U.N. aid agencies are rushing supplies to refugees who have recently fled from the Darfur region in Sudan to the Central African Republic. In the last few weeks more than 2,500 Sudanese refugees have fled to eastern CAR to escape intensified fighting. Lisa Schlein reports from Geneva.
The newly arrived refugees are camped out in Sam Ouandja near the Central African Republic's border with Sudan. U.N. refugee agency spokeswoman Jennifer Pagonis says the refugees began arriving there in late May, after fleeing repeated attacks on their home town of Dafak and surrounding villages in south Darfur.
"They say that they were bombarded by airplanes and by helicopters and were attacked by Janjaweed like forces and that included while they were trying to get to CAR [Central African Republic]," she said. "So, mainly they walked through the night. They walked about 200 kilometers along footpaths only accessible to human beings. They brought with them donkeys as well. So, that is how they made their way into CAR to seek refuge there."
Hundreds of thousands of people in Darfur have been killed and more than two million people displaced since war erupted in 2003 between Sudanese-backed Arab Janjaweed militia and African rebel forces.
More than 200,000 refugees from Darfur have fled to neighboring Chad. And the Central African Republic is hosting some 10,000 refugees, mainly from Chad, Sudan and the Democratic Republic of the Congo.
In addition, Pagonis notes thousands of people in the CAR have been uprooted by homegrown rebel forces. She says they are living under very difficult conditions. Despite extremely limited resources, she says the local population and authorities have been very generous in welcoming this latest wave of refugees from southern Darfur.

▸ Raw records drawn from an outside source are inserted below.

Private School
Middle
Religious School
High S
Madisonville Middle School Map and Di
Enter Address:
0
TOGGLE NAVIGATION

"They have given them a place where they can put up their temporary shelters and they have shared with them the little food that they could spare," she added. "So, part of the assistance that is going up to Sam Ouandja will also be distributed to the local population, including seed and agricultural tools because they also find themselves in a dire situation."

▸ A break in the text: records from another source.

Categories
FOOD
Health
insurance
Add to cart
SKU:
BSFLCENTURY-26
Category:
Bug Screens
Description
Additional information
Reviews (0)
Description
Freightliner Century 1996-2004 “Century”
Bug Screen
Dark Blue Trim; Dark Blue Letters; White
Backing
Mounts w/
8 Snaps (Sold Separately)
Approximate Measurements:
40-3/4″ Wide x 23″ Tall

Pagonis says the refugees are in a desperate condition. They have been surviving mainly on mangoes for the past few weeks. She says they are rapidly running out of food and have only a nearby creek for their water supply. This, she says, has resulted in a number of refugees becoming ill with diarrhea while others have malaria.
The World Food Program is scheduled to send 15 tons of high nutrition biscuits later this week. Pagonis says more aid is urgently needed.